Ofgem confirmed the new figures on 27 May 2026. The cap took effect on 1 July 2026 and runs until 30 September 2026, when the next quarterly cap will be announced. Use the BillLuma calculator to see exactly how the new cap hits your bill.
Common questions
What is the Ofgem price cap?
The Ofgem price cap limits the maximum unit rate and standing charge that energy suppliers can charge customers on a standard variable tariff in Great Britain. It's set every three months based on wholesale energy costs. It caps the rate you pay — not your total bill.
Who does the Ofgem price cap affect?
Around 19 million UK households on a standard variable tariff (SVT). If you've never actively chosen an energy deal, you're almost certainly on one. Fixed-tariff customers aren't affected until their fix ends.
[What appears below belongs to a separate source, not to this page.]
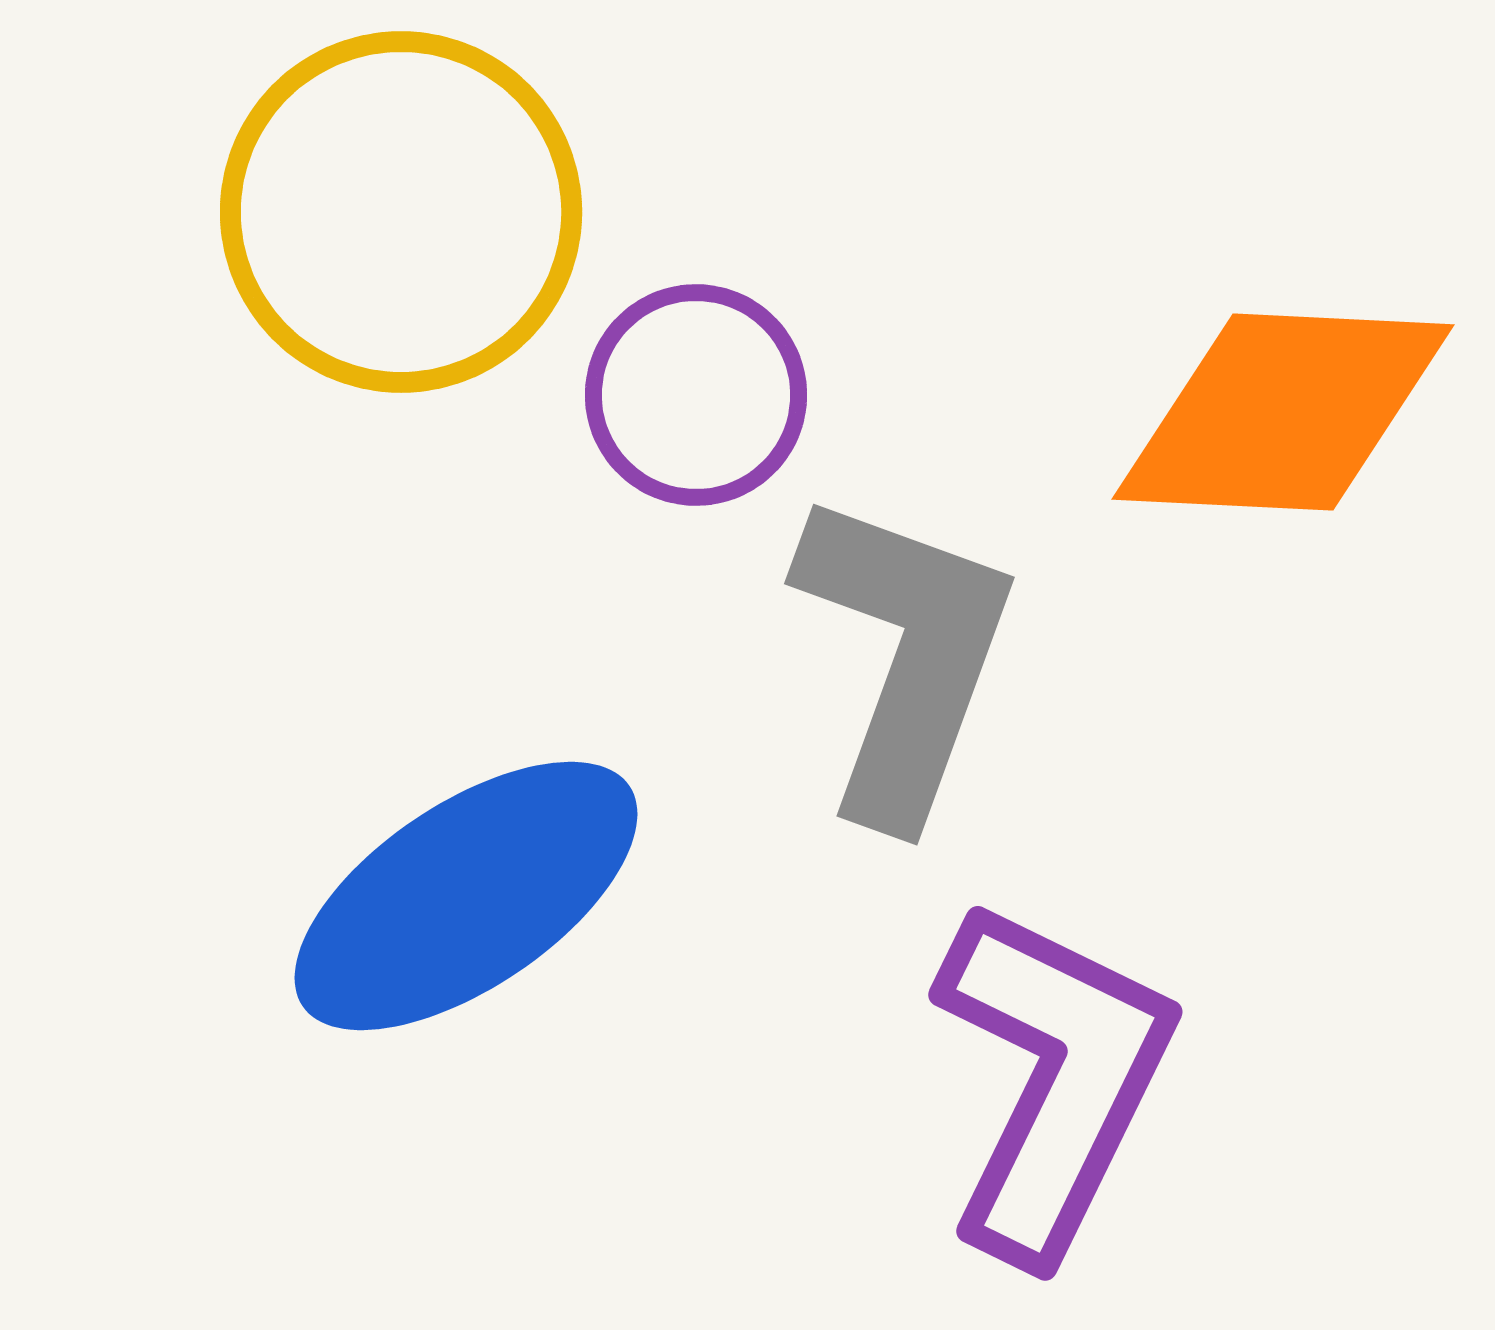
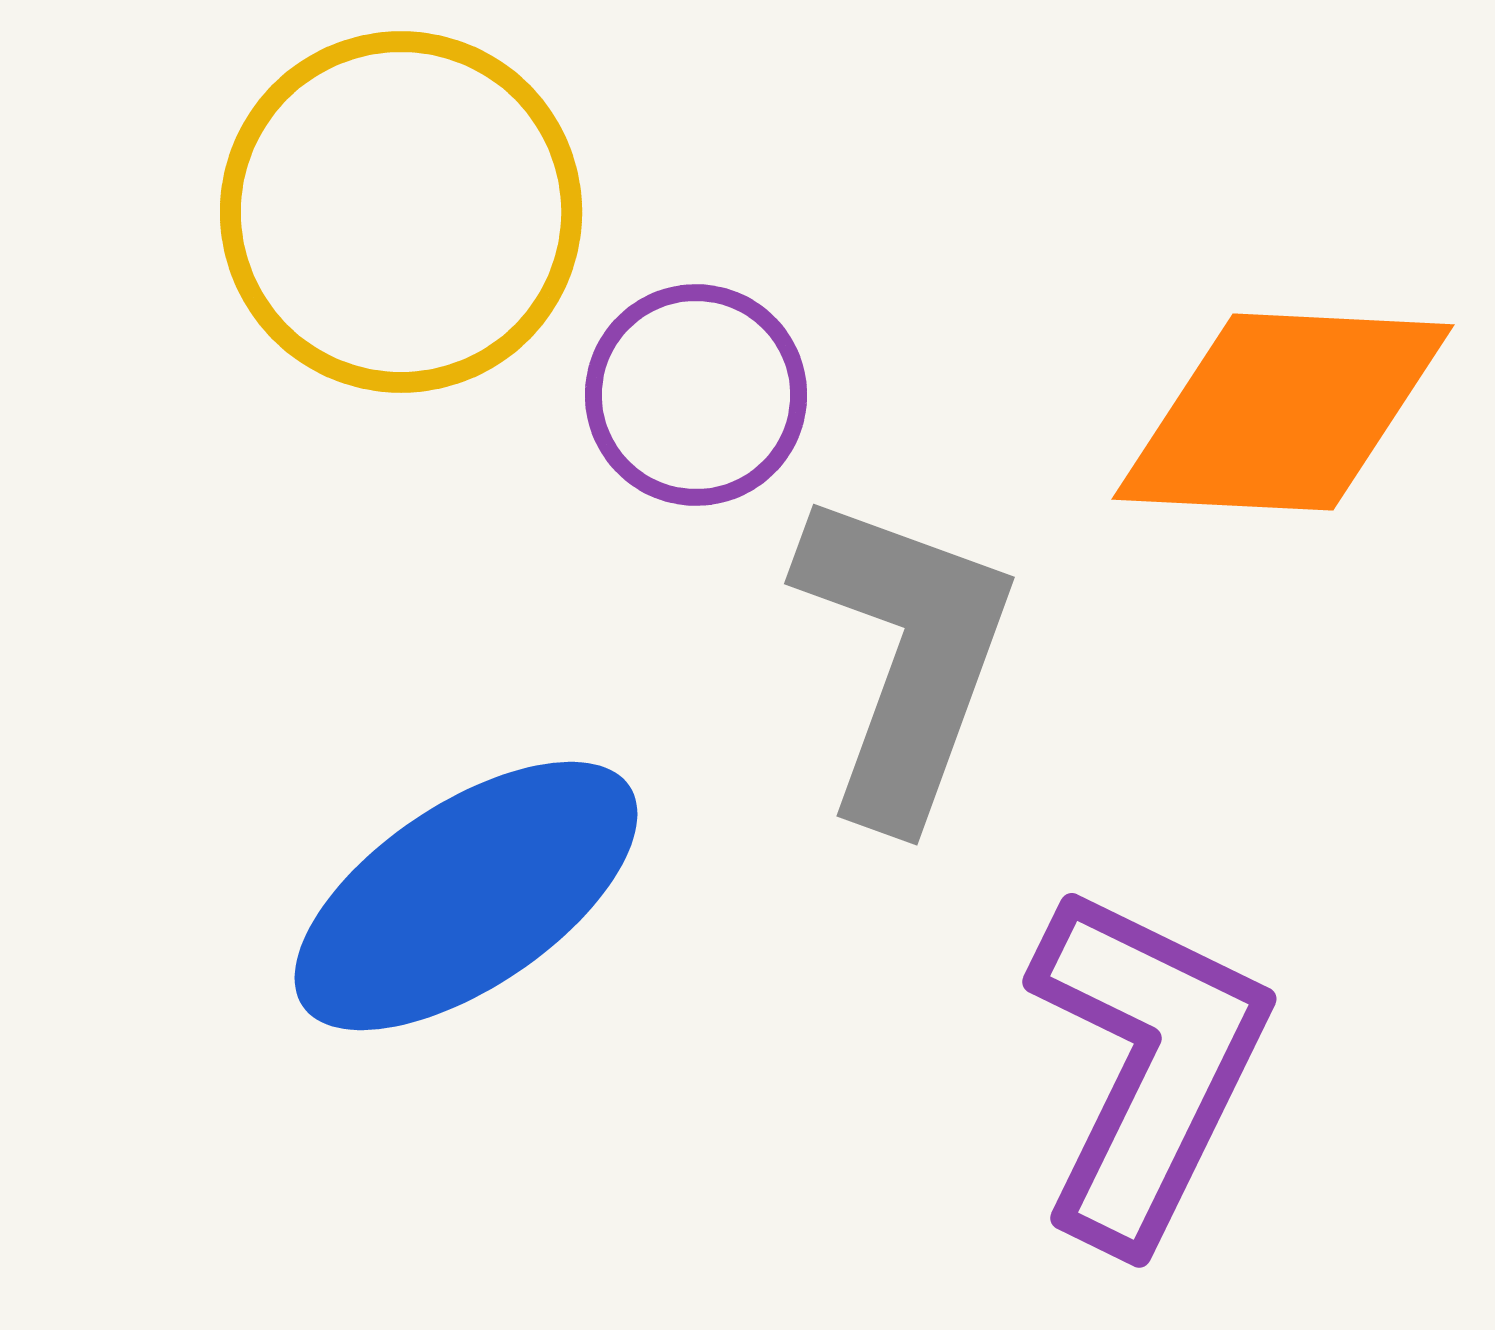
purple L-shape: moved 94 px right, 13 px up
When does the July 2026 price cap take effect?
Ofgem confirmed the new cap on 27 May 2026. The rates took effect on 1 July 2026 and run until 30 September 2026.
How much is the July 2026 price cap?
A typical dual-fuel direct-debit bill went from £1,641 to £1,862 a year, about £18 a month extra, or 13% overall. Electricity unit rates rose roughly 5% and gas roughly 24%.
Figures are based on Ofgem’s confirmed July 2026 price cap, announced 27 May 2026. We compare against the £1,641 Q2 cap on an apples-to-apples basis; Ofgem also publishes a separate “new typical bill” of £1,663 that reflects updated consumption assumptions. Per-kWh figures are derived from Ofgem’s announced percentage changes and will be refined when the resource pack publishes exact rates. BillLuma is not affiliated with Ofgem or any energy supplier.